Reverse DNS - I love it. Rejecting mails because of broken or non-existant DNS violates the mail RFCs, though.
In my eyes obsessive anti spam regulations destroys that part of email which spammers didn't destroy yet.
Ralph
Ralph Angenendt wrote:
Scott Silva wrote:
AFAIR yahoo only looks for proper SPF records and then looks at content so far. My users interact with them all the time.
Out of curiosity: What happens if you don't have SPF records?
you'll be beaten to death by SPF fans. other than that, nothing. I will put SPF records when outblaze does!
$ host -t txt mail.com mail.com has no TXT record
and since we're talking about yahoo: $ host -t txt yahoo.com yahoo.com has no TXT record
Besides, in the OP case, SPF will change nothing for mail getting out of his server, since his sender domain matches his client domain (this is what gmail calls "guessed SPF"), and in addition, his client is the MX of his domain, so he is not going to forge his own domain on his own server.
you'll be beaten to death by SPF fans.
Isn't beating someone to death is too good for them in regards to spf fights?
;->
Ummmm actually, spf records can possibly just help the cause in general.
There is no reason for people to get all bent outta shape in regards to SPF or DKIM or whatever.
It is just another potentially helpful tool in a toolbox.

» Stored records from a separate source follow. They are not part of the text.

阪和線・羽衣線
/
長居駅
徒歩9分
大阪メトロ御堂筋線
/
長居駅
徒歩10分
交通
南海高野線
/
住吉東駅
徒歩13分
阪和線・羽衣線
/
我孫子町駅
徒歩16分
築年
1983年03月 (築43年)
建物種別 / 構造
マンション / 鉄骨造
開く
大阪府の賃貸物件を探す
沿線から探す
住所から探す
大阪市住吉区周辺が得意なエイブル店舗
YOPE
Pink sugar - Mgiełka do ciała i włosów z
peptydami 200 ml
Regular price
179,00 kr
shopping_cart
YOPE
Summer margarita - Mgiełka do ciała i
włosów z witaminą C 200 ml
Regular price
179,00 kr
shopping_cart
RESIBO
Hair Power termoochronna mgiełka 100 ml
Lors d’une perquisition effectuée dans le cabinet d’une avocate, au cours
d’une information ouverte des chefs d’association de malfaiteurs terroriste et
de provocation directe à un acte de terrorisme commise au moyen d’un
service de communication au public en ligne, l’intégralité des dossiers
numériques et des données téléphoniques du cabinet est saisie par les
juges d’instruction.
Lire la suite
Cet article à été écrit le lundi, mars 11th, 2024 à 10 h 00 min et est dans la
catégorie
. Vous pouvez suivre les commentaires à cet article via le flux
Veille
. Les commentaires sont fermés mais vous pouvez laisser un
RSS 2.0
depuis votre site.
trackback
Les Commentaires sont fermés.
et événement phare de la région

Pick the tool up if you need or want to or do not if you don't.
- rh
Besides, in the OP case, SPF will change nothing for mail getting out of his server, since his sender domain matches his client domain (this is what gmail calls "guessed SPF"), and in addition, his client is the MX of his domain, so he is not going to forge his own domain on his own server.
Read a few dozen sites since the last post. The reason behind spf is as follows...i guess.

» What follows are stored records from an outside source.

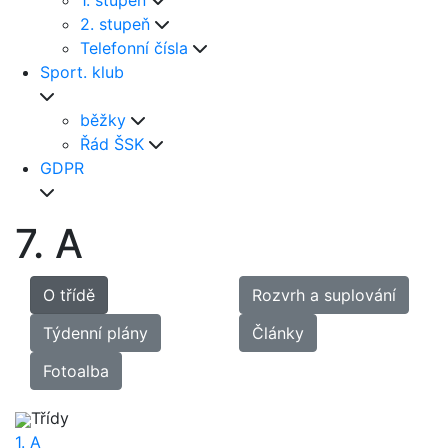
1. stupeň
2. stupeň
Telefonní čísla
Sport. klub
běžky
Řád ŠSK
GDPR
7. A
O třídě
Rozvrh a suplování
Týdenní plány
Články
Fotoalba
Třídy
1. A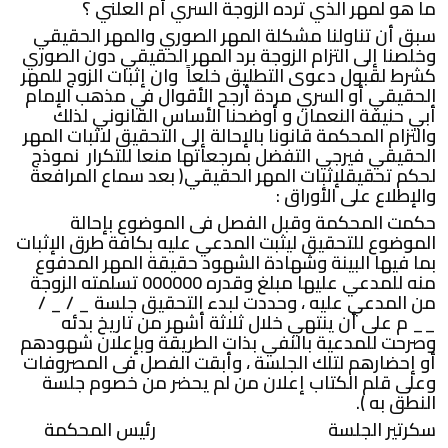
ما هو لمهر الذي ترده الزوجة السري أم العلني ؟
سبق أن تناولنا مشكلة المهر الصوري والمهر الحقيقي
وخلصنا إلى التزام الزوجة برد المهر الحقيقي دون الصوري
كشرط لقبول دعوى التطليق خلعاً وان إثبات الزوج للمهر
الحقيقي أو السري مردة أرجح الأقوال في مذهب الإمام
أبي حنيفة النعمان و أوضحنا الأساس القانوني لذلك
والتزام المحكمة قانونا بالإحالة إلى التحقيق لاثبات المهر
الحقيقي فيرجي التفضل بمرجعاتها منعا للتكرار نموذج
لحكم تحقيقلإثبات المهر الحقيقي( بعد سماع المرافعة
والإطلاع على الأوراق :
حكمت المحكمة وقبل الفصل فى الموضوع بإحالة
الموضوع للتحقيق ليثبت المدعي عليه بكافة طرق الإثبات
بما فيها البينة وشهادة الشهود حقيقة المهر المدفوع
منه للمدعي عليها مبلغ وقدره 000000 تسلمته الزوجة
من المدعي عليه ، وحددت لبدء التحقيق جلسة _ / _ /
__ م على أن ينتهي خلال ثلاثة أشهر من تاريخ بدئه
وصرحت للمدعية بالنفي بذات الطريقة وبإعلان شهودهم
أو إحضارهم لتلك الجلسة ، وأبقت الفصل فى المصروفات
وعلى قلم الكتاب إعلان من لم يحضر من خصوم جلسة
النطق به ).
سكرتير الجلسة رئيس المحكمة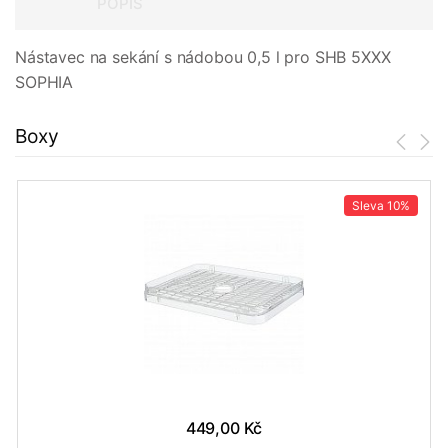
POPIS
Nástavec na sekání s nádobou 0,5 l pro SHB 5XXX
SOPHIA
Boxy
Sleva
10%
449,00 Kč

SPF says 'this domain and this ip sendmails' and you should say 'reject any mails you (yahoo, gmail, etc) receive that are not from 'this domain or this ip'
The ip can be one or many. The domains can be one or many.
What they are looking for is 'are you helping them weed out their own spam?' If someone forges your address, yahoo will then go to your site and find out that only 'this ip and this mail server' can send mail. If the mail they got is not agreeing with that, they crush it.

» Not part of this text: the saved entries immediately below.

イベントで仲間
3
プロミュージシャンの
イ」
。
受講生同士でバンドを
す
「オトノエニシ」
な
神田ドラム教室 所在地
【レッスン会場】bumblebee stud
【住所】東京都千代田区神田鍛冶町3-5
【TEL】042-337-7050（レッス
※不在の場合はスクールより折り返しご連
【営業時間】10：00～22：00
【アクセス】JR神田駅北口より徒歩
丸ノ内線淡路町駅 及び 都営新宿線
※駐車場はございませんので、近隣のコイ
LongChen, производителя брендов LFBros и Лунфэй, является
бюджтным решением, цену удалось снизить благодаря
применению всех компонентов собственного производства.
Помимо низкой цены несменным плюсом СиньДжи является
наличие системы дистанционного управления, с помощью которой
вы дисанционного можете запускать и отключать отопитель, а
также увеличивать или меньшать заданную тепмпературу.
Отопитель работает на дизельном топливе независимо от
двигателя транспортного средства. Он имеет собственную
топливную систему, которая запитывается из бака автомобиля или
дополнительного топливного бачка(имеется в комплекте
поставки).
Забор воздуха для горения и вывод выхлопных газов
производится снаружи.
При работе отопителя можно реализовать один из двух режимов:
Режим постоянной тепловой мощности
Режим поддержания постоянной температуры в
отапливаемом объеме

This tells yahoo you are somewhat trying to help and then they whitelist it, so to speak. Not doing this will tell yahoo you want 'any mail from anywhere with my email address or domains' to be accepted.
Since they do not like that, immediate greylist.
So, it is about helping them deal with forgeries and not much else. Many servers ignore or do not use it. From what I read, you should have it.
on 9-24-2008 1:03 PM Bob Hoffman spake the following:
Besides, in the OP case, SPF will change nothing for mail getting out of his server, since his sender domain matches his client domain (this is what gmail calls "guessed SPF"), and in addition, his client is the MX of his domain, so he is not going to forge his own domain on his own server.
Read a few dozen sites since the last post. The reason behind spf is as follows...i guess.
SPF says 'this domain and this ip sendmails' and you should say 'reject any mails you (yahoo, gmail, etc) receive that are not from 'this domain or this ip'
The ip can be one or many. The domains can be one or many.
What they are looking for is 'are you helping them weed out their own spam?' If someone forges your address, yahoo will then go to your site and find out that only 'this ip and this mail server' can send mail. If the mail they got is not agreeing with that, they crush it.
This tells yahoo you are somewhat trying to help and then they whitelist it, so to speak. Not doing this will tell yahoo you want 'any mail from anywhere with my email address or domains' to be accepted.
Since they do not like that, immediate greylist.
So, it is about helping them deal with forgeries and not much else. Many servers ignore or do not use it. From what I read, you should have it.
Since a valid spf record cane take all of 5 minutes to write, I don't see it as a big deal. Now DKIM takes a little longer. If it lets my boss send mail to whoever, that is also a plus.